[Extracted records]
== Segment start ==

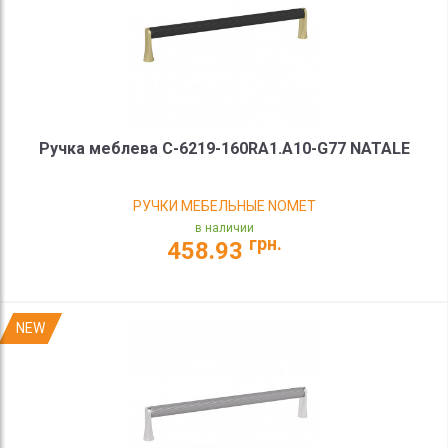
Ручка меблева C-6219-160RA1.A10-G77 NATALE
РУЧКИ МЕБЕЛЬНЫЕ NOMET
в наличии
грн.
458.93
NEW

== Segment end ==

_Exercise_
Produce an exact copy of every line above, with the images left out.

_Solved exercise_
Ручка меблева C-6219-160RA1.A10-G77 NATALE
РУЧКИ МЕБЕЛЬНЫЕ NOMET
в наличии
грн.
458.93
NEW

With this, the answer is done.